The Strange Tale Of The Mine-Detecting Rat Who Won A Gold Medal

The Strange Tale Of The Mine-Detecting Rat Who Won A Gold Medal

Why does a rat need to detect landmines at all, you ask? To answer that, we've got to turn away from diminutive, adorable mammals and look to the hells of human military action.


Back in the 1960s, while the Viet Cong of Ho Chi Minh pushed southward in the neighboring country of Vietnam amid the war, political unrest also stirred in Cambodia, BBC reports. A jungle-based, militant wing of the Communist Party of Kampuchea, Khmer Rouge rose to power when another right-wing group deposed the nation's head of state, Prince Norodom Sihanouk, in 1970. A few years later, in 1975, Khmer Rouge took over the nation's capital Phnom Penh, as well as the country. 
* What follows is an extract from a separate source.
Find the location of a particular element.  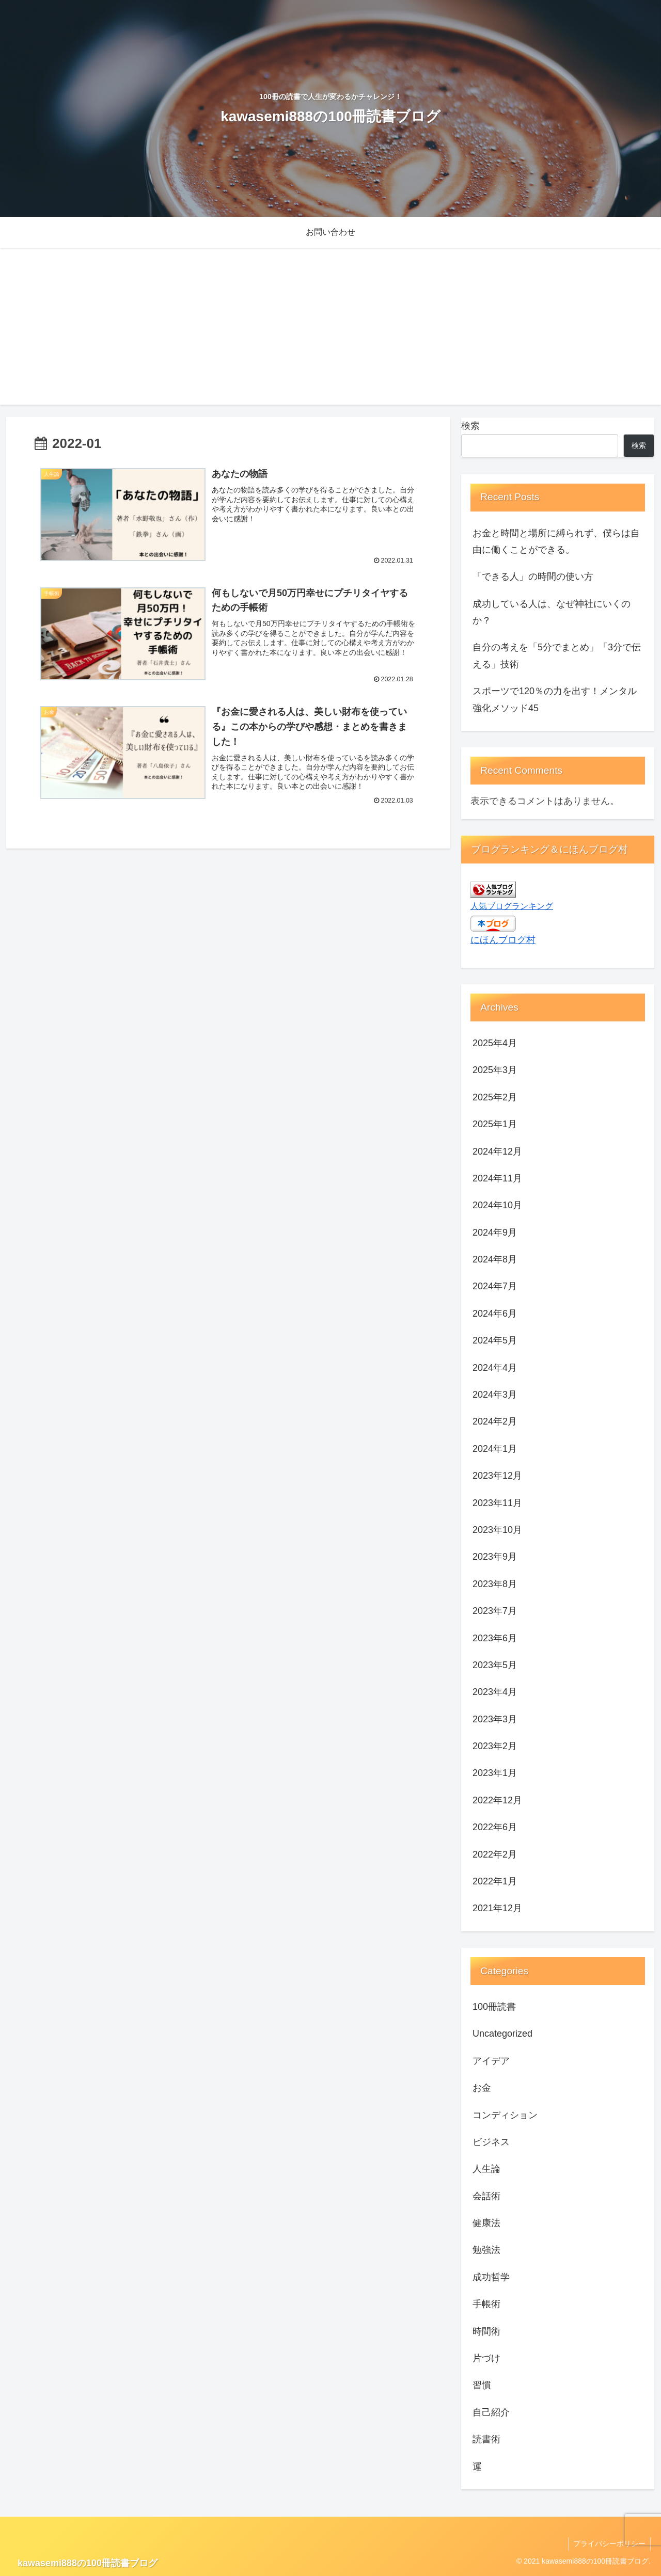

スポーツで120％の力を出す！メンタル強化メソッド45 is located at coordinates (555, 699).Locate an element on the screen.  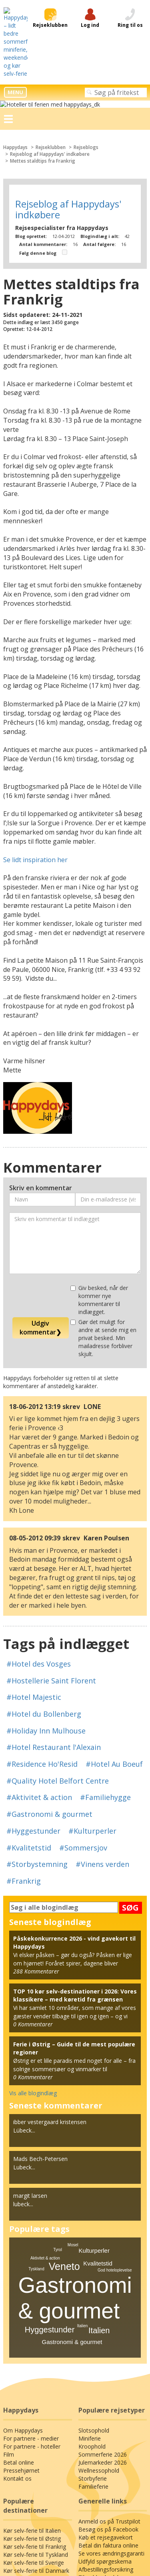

Pol Pot, leader of the Khmer Rouge, was inspired by China's ruling party and the possibility of a minimalist lifestyle "untainted" by Buddhism. In a vie to build an agrarian utopia, he arrested, tortured, and executed hundreds of thousands of people perceived as intellectuals, banished more to the countryside, abolished private property, and planted millions of landmines across the country. 


An area of Cambodia's western border known as the K5 belt still tops the worldwide list of regions with the highest landmine densities. According to The Conversation, the 1,046-kilometer (650-mile) strip of land is festooned with nearly 2,400 mines per kilometer.


Pol Pot's reign lasted only four years until 1979, but he scarred the soul of Cambodia forever, as outlined in the Tuol Sleng Genocide Museum.